Sam's Secret (Icehome)
Page 73
He groans again.
I freeze, turning to stare at Kvasaht. He's not moving. He's not. I watch for so long that my eyes ache with the intensity of my stare, but his chest never moves. Curious, I kick him again—and there's another groan, albeit smaller. What the fuck? Dimly, I remember some trivia about corpses letting out groans and burps as the gases leave the body. That must be this. With one more nudge of my foot just to make sure he's dead, I turn my back on him and settle next to Sessah, washing his face.
Sessah's handsome face looks as bad as my palms, I decide as I clean him off. Once I get rid of the blood, he looks better. One side of his face is bruised to hell, his eye swollen shut and a nasty-looking gash just below the plating on his brow, at his temple. There's another jagged gash on his scalp, just above his ear, and I dab it clean, pinch the edges together, and when I'm satisfied he doesn't need stitches, I take a few more strips from my tunic and wrap his head so the skin will have a chance to knit cleanly.
Thank god for the khui, I think as I trace Sessah's bruised face with my fingertips. It'll heal him faster than a normal man. This won't scar him. "We're going to be just fine," I whisper, running my fingertips over his lips. "You'll see. Just wake up and tell me you love me, and everything will be wonderful."
Sessah sleeps on, though. I sit by his side for hours, and when he continues to sleep, I decide I should clean up and get the dead guy away from us before he starts stinking. I get to my feet, wincing at how much my body hurts, and grab two handfuls of Kvasaht's battered, blood-covered clothing.
The moment I grab him, his corpse farts. Long, and low, and loud.
For some reason, I laugh. It's the most absurd thing in the world, and yet it somehow seems like a fitting sendoff for this absolute shit-stain of a being. "My thoughts exactly, buddy."
26
SESSAH
Something cool and wet is on my brow, easing the ache in my head a little. My thoughts are muddy, but I distinctly recall Kva-saht as he approached me and Sam screamed in terror. I remember him lowering a rock, and then nothing else.
I tense, testing my arms and legs. They are unbound now, and as gentle fingertips stroke my jaw, I dare to crack my eyes open. Sam sits next to me, stroking my face with a thoughtful expression. A little smile curves her mouth at the sight of me. "Just relax, Ses. Everything's okay."
"Kva-saht—" I struggle to sit up.
"Dead," she says, and keeps stroking my jaw. "You're safe. Just lie back, okay? I don't know how badly he hurt your head, but you need to rest and let your khui work on you."
"You…"
"I killed him," Sam says, her voice flat. "He was going to torture you to try to get you to tell him where our ship is, never mind that we don't have one. And then he was going to rape me. I'm sure once he found out we didn't have a ship, he probably would have killed me, too." She shrugs, her expression distant. "He was hurting you, so I rushed at him and pushed him. He fell on his knife, and instead of helping him, I finished him off. I killed him, Sessah."
I stare at her, shocked.
"Do you hate me now? Do you think I'm awful?" There is worry all over her bruised face, and this close, I can see the scratches from the stranger's claws. He must have gripped her jaw and forced her to look at him…or worse.

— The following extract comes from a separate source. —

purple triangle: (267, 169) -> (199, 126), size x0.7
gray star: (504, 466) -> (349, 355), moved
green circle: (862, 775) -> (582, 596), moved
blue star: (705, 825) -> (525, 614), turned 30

I try to sit up again, only for her to make an exasperated sound and push on my shoulders once more. She slides her hips over my chest, pinning me down, and leans over me. "What part of relax and rest is difficult for you to understand?"
"The part where my mate is hurt and I did nothing," I growl. "The part where she thinks I would hate her because she defended herself."
Sam's eyes fill with tears. "I just…I didn't see a way out other than to kill him. He was going to murder you, and I couldn't let that happen. I know I should have been the bigger person, but I couldn't."
Bigger person? "You will never be as big as he was, Sam. Your race is not made that way."
She laughs through her tears, giving me a wobbly smile. "It means I should have chosen to be the kind one, even when he wasn't. And I didn't. Instead of trying to be better, I killed him. Because I didn't see a future in which he would be part of our tribe, or happy on the beach. I just saw him hurting people. And I know you're disgusted with me because that's not what your people do. You're kind and loving and good and I'm just a shitty human who takes the easy way out." Tears roll down her cheeks. "And the worst part is? I'm not even sorry. When he hurt you, I wanted to kill him."